ABISSI DI SPERANZA

Dipinti  dedicati ai migranti che dall’Africa attraversano il Mediterraneo per approdare alle coste d’Europa

Presso

Palazzo del Commissario, fortezza del Priamar, Savona

 Da giovedì 23 febbraio a sabato 24 marzo 2012

Inaugurazione:  giovedì 23 febbraio ore 17,00

L’apertura della mostra sarà preceduta da una conferenza sui migranti, organizzata da FLC-CGIL, nella sala della Sibilla, alle ore 16,00

Orario mostra: da martedì a domenica 15,30-18,00

 (mattino su prenotazione cell. 3289451144)

 La mostra, progettata da Claudio Carrieri e organizzata da U.S. Letimbro “Santuario”, patrocinata dalla Città di Savona,  sarà realizzata in collaborazione con CGIL, FLC, AUSER, Galleria Conarte  e con il coinvolgimento degli allievi delle scuole medie e secondarie di Savona.

 

Insieme ai dipinti e alle installazioni dell’artista savonese verranno esposti 30 racconti, scritti dagli alunni, ispirati al tema dei migranti. I testi  migliori saranno votati dal pubblico

e premiati giovedì 22 marzo 2012, ore 16,30 nella sala della Sibilla.

 

Alcuni alunni del Liceo Artistico parteciperanno, nel corso della mostra, a un laboratorio di pittura e realizzeranno, insieme all’artista, alcune opere ispirate ai racconti.

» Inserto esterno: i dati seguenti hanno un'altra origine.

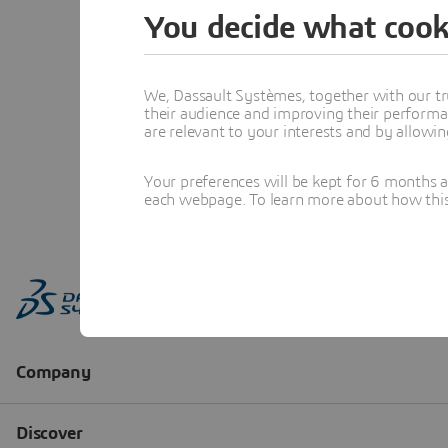
You decide what cook
We, Dassault Systèmes, together with our tr
their audience and improving their performa
are relevant to your interests and by allowi
Your preferences will be kept for 6 months 
each webpage. To learn more about how this s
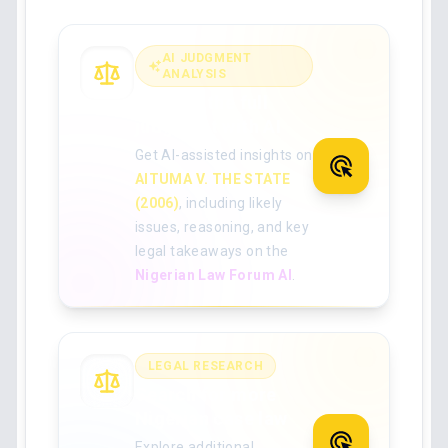
AI JUDGMENT
ANALYSIS
Analyse the full
judgment with AI
Get AI-assisted insights on
AITUMA V. THE STATE
(2006)
, including likely
issues, reasoning, and key
legal takeaways on the
Nigerian Law Forum AI
.
LEGAL RESEARCH
Search for more
Nigerian case law
Explore additional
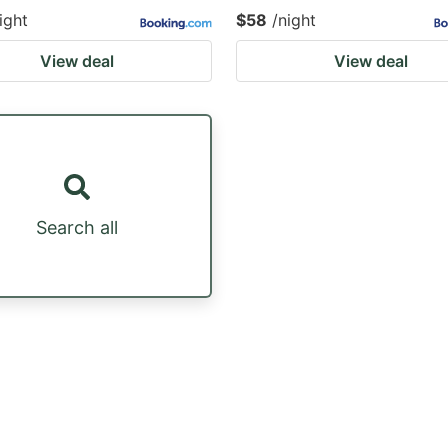
ight
$58
/night
View deal
View deal
Search all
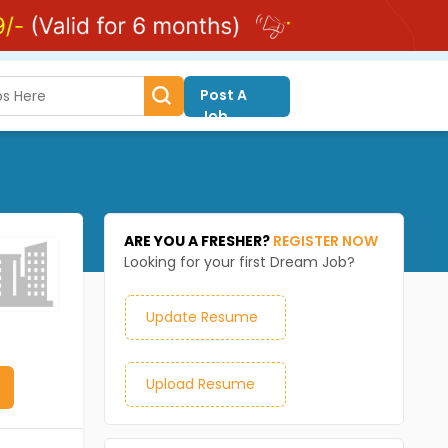
Post A
Job
ARE YOU A FRESHER?
REGISTER NOW
Looking for your first Dream Job?
Update Resume
Upload Resume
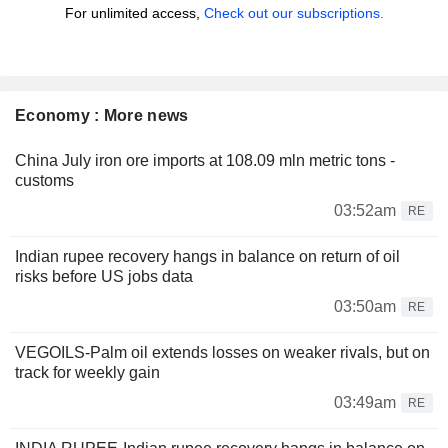
For unlimited access,
Check out our subscriptions.
Economy : More news
China July iron ore imports at 108.09 mln metric tons -
customs
03:52am
RE
Indian rupee recovery hangs in balance on return of oil
risks before US jobs data
03:50am
RE
VEGOILS-Palm oil extends losses on weaker rivals, but on
track for weekly gain
03:49am
RE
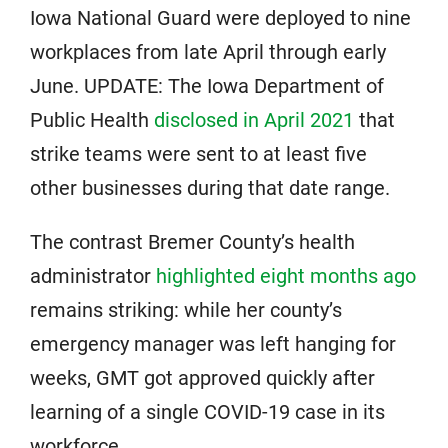
Iowa National Guard were deployed to nine
workplaces from late April through early
June. UPDATE: The Iowa Department of
Public Health
disclosed in April 2021
that
strike teams were sent to at least five
other businesses during that date range.
The contrast Bremer County’s health
administrator
highlighted eight months ago
remains striking: while her county’s
emergency manager was left hanging for
weeks, GMT got approved quickly after
learning of a single COVID-19 case in its
workforce.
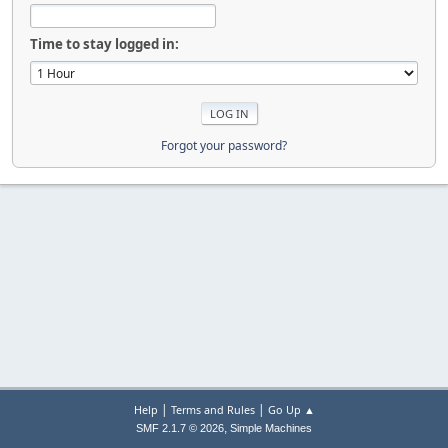
Time to stay logged in:
Forgot your password?
|
|
Help
Terms and Rules
Go Up ▲
,
SMF 2.1.7 © 2026
Simple Machines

Queste opere resteranno come parte integrante della mostra.

Uno spazio sarà dedicato alla documentazione video e fotografica di: “Invertirelarotta”; viaggio per mare tra la riva nord e sud del Mediterraneo: diritti umani, memoria, reciprocità

Per documentare l’evento, sarà realizzato un catalogo in formato digitale e, a richiesta, cartaceo (disponibile a fine mostra)  a cura del fotografo Fulvio Rosso. Presentazione di Ferdinando Molteni.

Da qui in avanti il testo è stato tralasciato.